In the answer, each entry below appears exactly as given, and no picture appears at all.

GIVEN ENTRIES ::
____

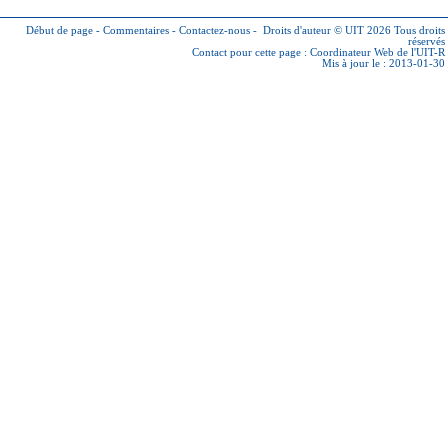
Début de page
-
Commentaires
-
Contactez-nous
-
Droits d'auteur © UIT 2026
Tous droits
réservés
Contact pour cette page :
Coordinateur Web de l'UIT-R
Mis à jour le : 2013-01-30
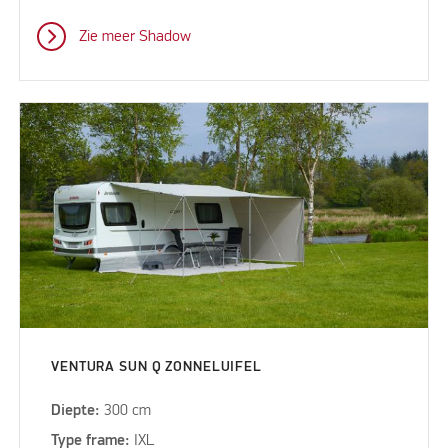
Zie meer Shadow
VENTURA SUN Q ZONNELUIFEL
Diepte:
300 cm
Type frame:
IXL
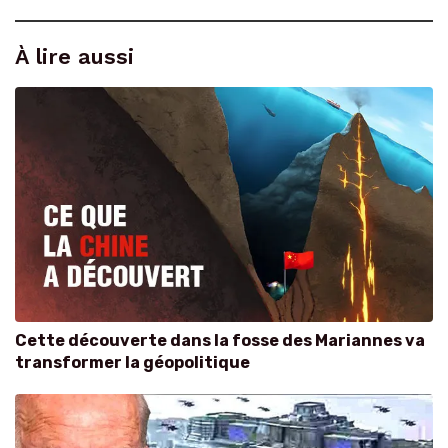
À lire aussi
Cette découverte dans la fosse des Mariannes va
transformer la géopolitique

____

YOUR RESPONSE ::
Début de page
-
Commentaires
-
Contactez-nous
-
Droits d'auteur © UIT 2026
Tous droits
réservés
Contact pour cette page :
Coordinateur Web de l'UIT-R
Mis à jour le : 2013-01-30
Zie meer Shadow
VENTURA SUN Q ZONNELUIFEL
Diepte:
300 cm
Type frame:
IXL
À lire aussi
Cette découverte dans la fosse des Mariannes va
transformer la géopolitique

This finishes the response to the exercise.